** Opening DATA TO PROCESS block **

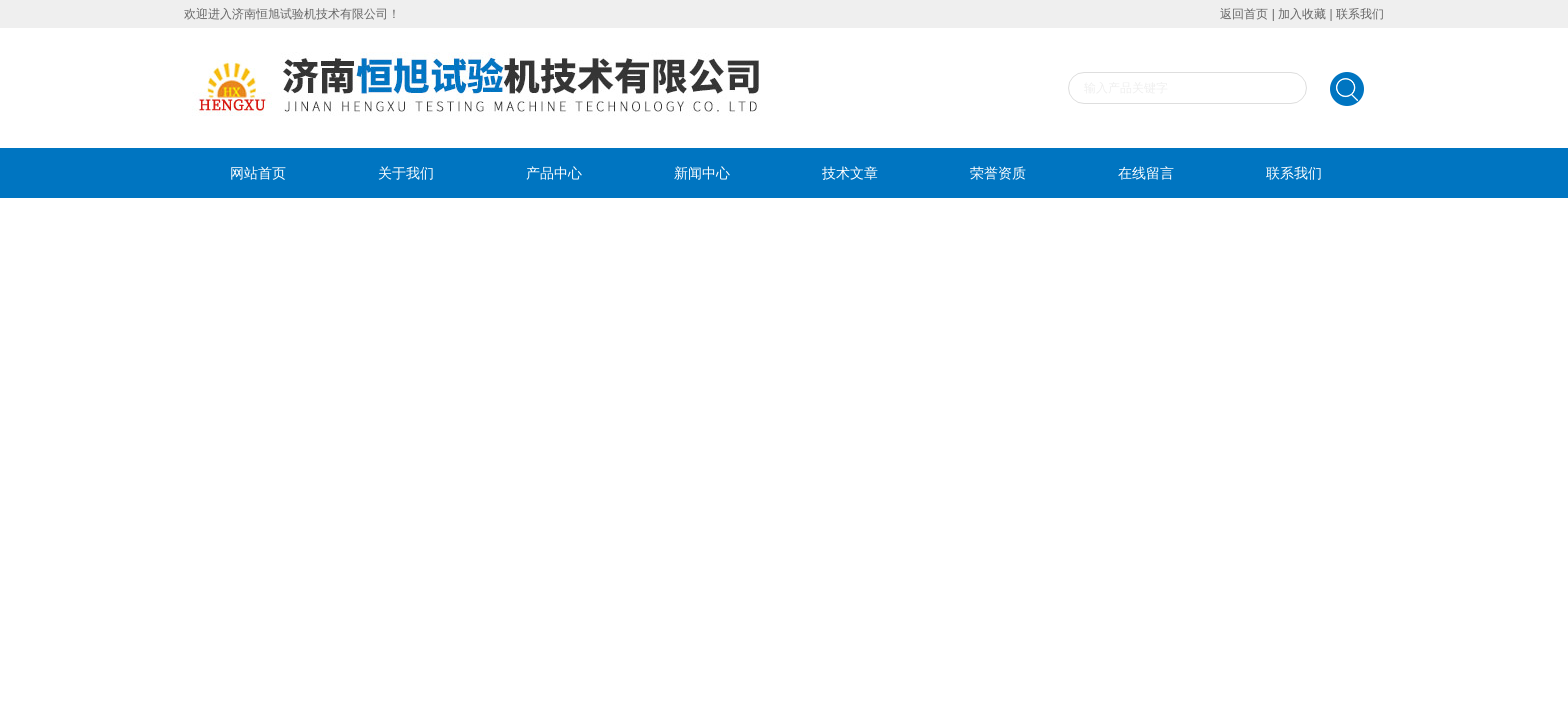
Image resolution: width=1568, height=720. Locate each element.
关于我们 (406, 173)
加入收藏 (1302, 14)
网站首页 (258, 173)
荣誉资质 (998, 173)
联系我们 (1360, 14)
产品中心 (554, 173)
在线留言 (1146, 173)
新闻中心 (702, 173)
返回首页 (1244, 14)
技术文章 (850, 173)
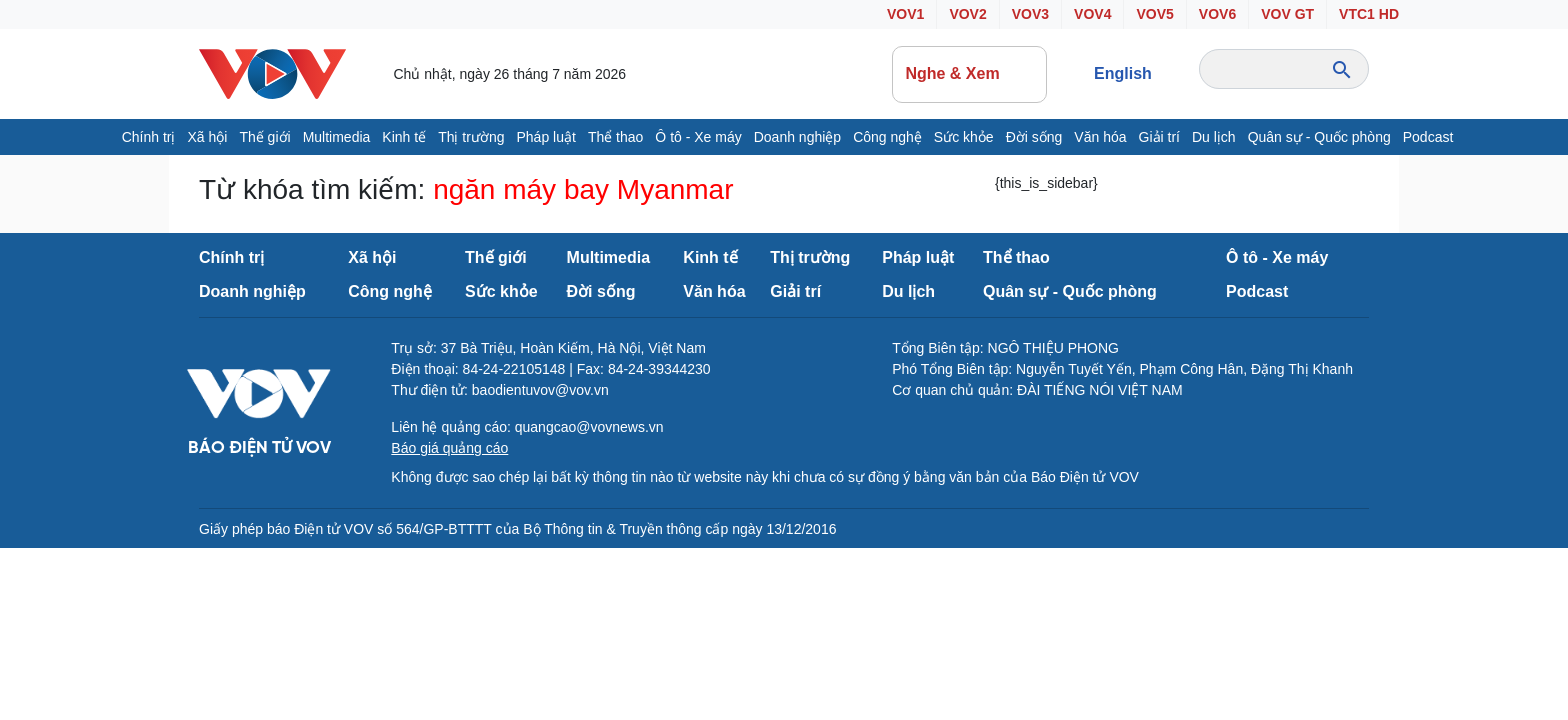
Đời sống (1034, 137)
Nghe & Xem (969, 74)
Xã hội (207, 137)
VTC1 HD (1369, 14)
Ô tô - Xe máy (698, 137)
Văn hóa (1100, 137)
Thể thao (615, 137)
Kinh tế (404, 137)
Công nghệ (887, 137)
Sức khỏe (964, 137)
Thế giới (264, 137)
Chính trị (149, 137)
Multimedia (337, 137)
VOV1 (905, 14)
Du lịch (1214, 137)
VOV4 (1092, 14)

** Closing DATA TO PROCESS block **

● **YOUR INSTRUCTIONS**
Transcribe, please, the lines from the one holding "联系我们 (1360, 14)" to the final line of the material, both included, exactly and with no extra lines, and skip the pictures.

● **RESPONSE**
联系我们 (1360, 14)
产品中心 (554, 173)
在线留言 (1146, 173)
新闻中心 (702, 173)
返回首页 (1244, 14)
技术文章 (850, 173)
Đời sống (1034, 137)
Nghe & Xem (969, 74)
Xã hội (207, 137)
VTC1 HD (1369, 14)
Ô tô - Xe máy (698, 137)
Văn hóa (1100, 137)
Thể thao (615, 137)
Kinh tế (404, 137)
Công nghệ (887, 137)
Sức khỏe (964, 137)
Thế giới (264, 137)
Chính trị (149, 137)
Multimedia (337, 137)
VOV1 (905, 14)
Du lịch (1214, 137)
VOV4 (1092, 14)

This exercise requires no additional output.